__ASSIGNMENT__
Reproduce the listing in full. Omit the pictures.

__MATERIAL SHOWN__
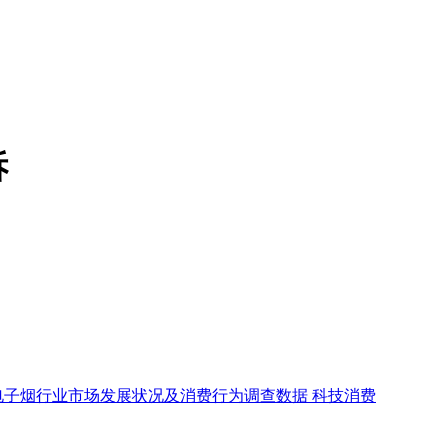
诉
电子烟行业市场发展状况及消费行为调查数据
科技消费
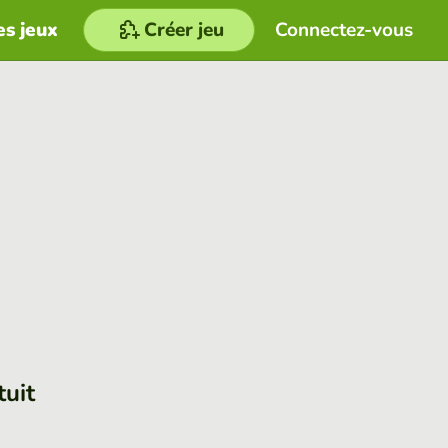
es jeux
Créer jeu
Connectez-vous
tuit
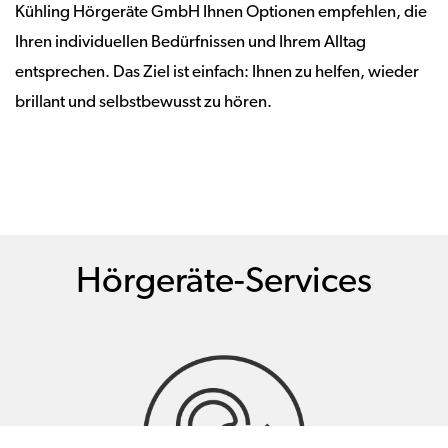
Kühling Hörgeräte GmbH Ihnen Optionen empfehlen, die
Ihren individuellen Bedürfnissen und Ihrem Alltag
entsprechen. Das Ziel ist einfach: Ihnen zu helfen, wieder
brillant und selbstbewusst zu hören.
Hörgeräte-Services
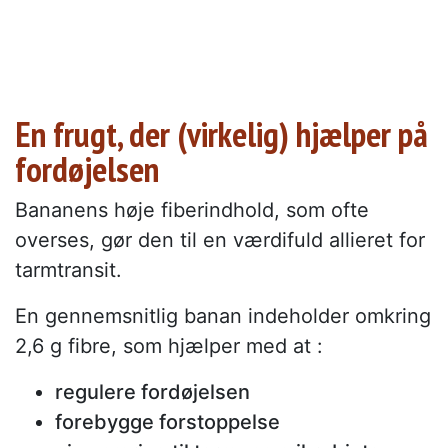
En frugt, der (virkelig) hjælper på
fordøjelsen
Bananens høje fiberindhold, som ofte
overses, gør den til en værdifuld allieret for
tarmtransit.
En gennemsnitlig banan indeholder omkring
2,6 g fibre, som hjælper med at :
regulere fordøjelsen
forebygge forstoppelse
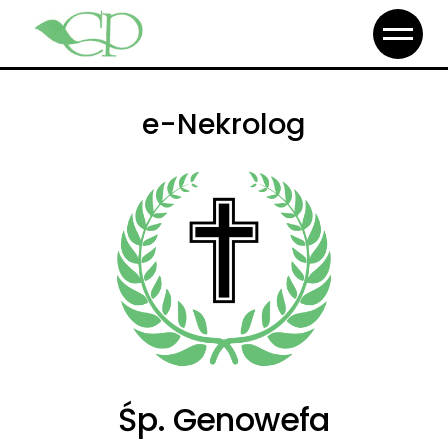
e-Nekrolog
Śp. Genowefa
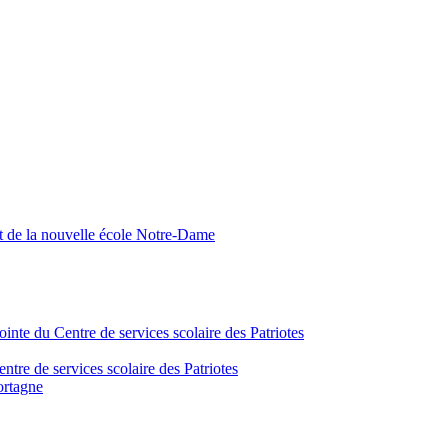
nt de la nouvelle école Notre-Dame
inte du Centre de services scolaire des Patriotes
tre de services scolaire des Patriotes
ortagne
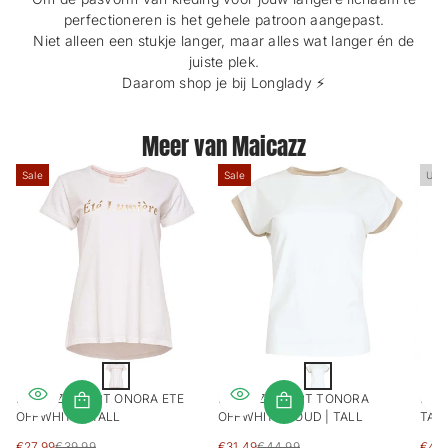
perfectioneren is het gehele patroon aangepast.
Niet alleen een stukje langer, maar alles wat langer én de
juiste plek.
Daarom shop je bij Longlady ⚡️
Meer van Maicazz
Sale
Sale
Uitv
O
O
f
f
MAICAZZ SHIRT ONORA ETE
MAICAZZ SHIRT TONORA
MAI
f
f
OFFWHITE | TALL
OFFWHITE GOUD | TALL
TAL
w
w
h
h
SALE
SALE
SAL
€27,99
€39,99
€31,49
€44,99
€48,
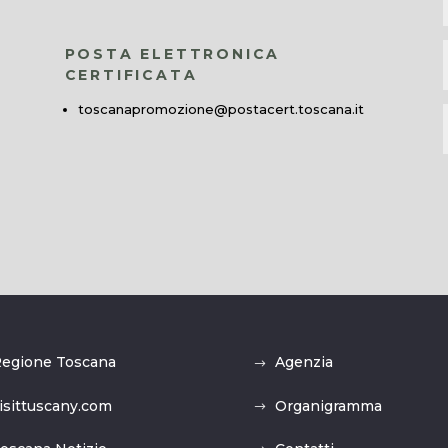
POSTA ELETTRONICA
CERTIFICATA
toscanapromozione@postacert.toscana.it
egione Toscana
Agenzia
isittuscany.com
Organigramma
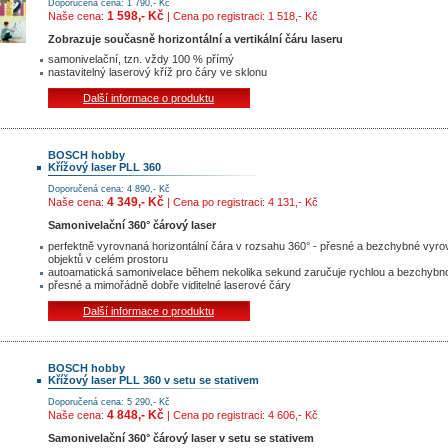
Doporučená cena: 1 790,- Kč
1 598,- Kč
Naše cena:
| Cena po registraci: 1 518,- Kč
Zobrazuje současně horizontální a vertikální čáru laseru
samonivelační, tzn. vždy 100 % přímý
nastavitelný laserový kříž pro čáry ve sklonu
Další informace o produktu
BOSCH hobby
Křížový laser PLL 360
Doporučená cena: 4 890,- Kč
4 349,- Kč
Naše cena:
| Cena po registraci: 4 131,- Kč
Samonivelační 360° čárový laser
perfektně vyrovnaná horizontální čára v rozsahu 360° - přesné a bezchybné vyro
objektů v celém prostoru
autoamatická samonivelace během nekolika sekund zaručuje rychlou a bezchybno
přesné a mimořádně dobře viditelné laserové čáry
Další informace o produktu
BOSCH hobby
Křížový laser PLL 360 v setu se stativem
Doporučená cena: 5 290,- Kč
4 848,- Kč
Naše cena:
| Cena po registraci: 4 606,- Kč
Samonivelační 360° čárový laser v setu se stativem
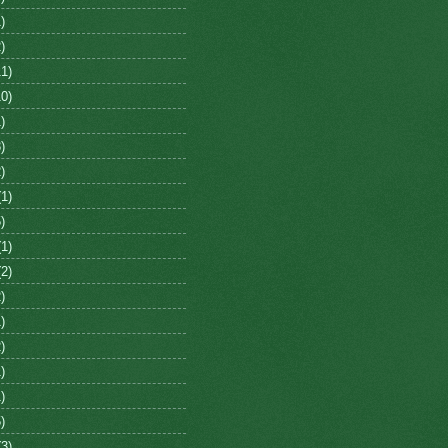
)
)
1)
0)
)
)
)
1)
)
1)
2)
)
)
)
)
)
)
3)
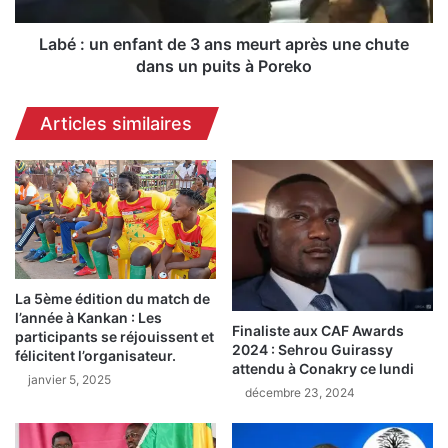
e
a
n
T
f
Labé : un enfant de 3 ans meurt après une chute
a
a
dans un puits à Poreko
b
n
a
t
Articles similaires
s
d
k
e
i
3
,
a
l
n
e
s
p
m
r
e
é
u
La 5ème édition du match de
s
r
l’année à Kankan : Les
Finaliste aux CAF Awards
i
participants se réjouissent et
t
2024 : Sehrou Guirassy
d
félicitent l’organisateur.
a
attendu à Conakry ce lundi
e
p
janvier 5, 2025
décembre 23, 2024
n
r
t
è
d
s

__TASK OUTPUT__
诉
电子烟行业市场发展状况及消费行为调查数据
科技消费
es jeux
Créer jeu
Connectez-vous
tuit
Kühling Hörgeräte GmbH Ihnen Optionen empfehlen, die
Ihren individuellen Bedürfnissen und Ihrem Alltag
entsprechen. Das Ziel ist einfach: Ihnen zu helfen, wieder
brillant und selbstbewusst zu hören.
Hörgeräte-Services
En frugt, der (virkelig) hjælper på
fordøjelsen
Bananens høje fiberindhold, som ofte
overses, gør den til en værdifuld allieret for
tarmtransit.
En gennemsnitlig banan indeholder omkring
2,6 g fibre, som hjælper med at :
regulere fordøjelsen
forebygge forstoppelse
e-Nekrolog
Śp. Genowefa
nt de la nouvelle école Notre-Dame
inte du Centre de services scolaire des Patriotes
tre de services scolaire des Patriotes
ortagne
perfectioneren is het gehele patroon aangepast.
Niet alleen een stukje langer, maar alles wat langer én de
juiste plek.
Daarom shop je bij Longlady ⚡️
Meer van Maicazz
Sale
Sale
Uitv
O
O
f
f
MAICAZZ SHIRT ONORA ETE
MAICAZZ SHIRT TONORA
MAI
f
f
OFFWHITE | TALL
OFFWHITE GOUD | TALL
TAL
w
w
h
h
SALE
SALE
SAL
€27,99
€39,99
€31,49
€44,99
€48,
POSTA ELETTRONICA
CERTIFICATA
toscanapromozione@postacert.toscana.it
egione Toscana
Agenzia
isittuscany.com
Organigramma
Doporučená cena: 1 790,- Kč
1 598,- Kč
Naše cena:
| Cena po registraci: 1 518,- Kč
Zobrazuje současně horizontální a vertikální čáru laseru
samonivelační, tzn. vždy 100 % přímý
nastavitelný laserový kříž pro čáry ve sklonu
Další informace o produktu
BOSCH hobby
Křížový laser PLL 360
Doporučená cena: 4 890,- Kč
4 349,- Kč
Naše cena:
| Cena po registraci: 4 131,- Kč
Samonivelační 360° čárový laser
perfektně vyrovnaná horizontální čára v rozsahu 360° - přesné a bezchybné vyro
objektů v celém prostoru
autoamatická samonivelace během nekolika sekund zaručuje rychlou a bezchybno
přesné a mimořádně dobře viditelné laserové čáry
Další informace o produktu
BOSCH hobby
Křížový laser PLL 360 v setu se stativem
Doporučená cena: 5 290,- Kč
4 848,- Kč
Naše cena:
| Cena po registraci: 4 606,- Kč
Samonivelační 360° čárový laser v setu se stativem
)
)
1)
0)
)
)
)
1)
)
1)
2)
)
)
)
)
)
)
3)
e
a
n
T
f
Labé : un enfant de 3 ans meurt après une chute
a
a
dans un puits à Poreko
b
n
a
t
Articles similaires
s
d
k
e
i
3
,
a
l
n
e
s
p
m
r
e
é
u
La 5ème édition du match de
s
r
l’année à Kankan : Les
Finaliste aux CAF Awards
i
participants se réjouissent et
t
2024 : Sehrou Guirassy
d
félicitent l’organisateur.
a
attendu à Conakry ce lundi
e
p
janvier 5, 2025
décembre 23, 2024
n
r
t
è
d
s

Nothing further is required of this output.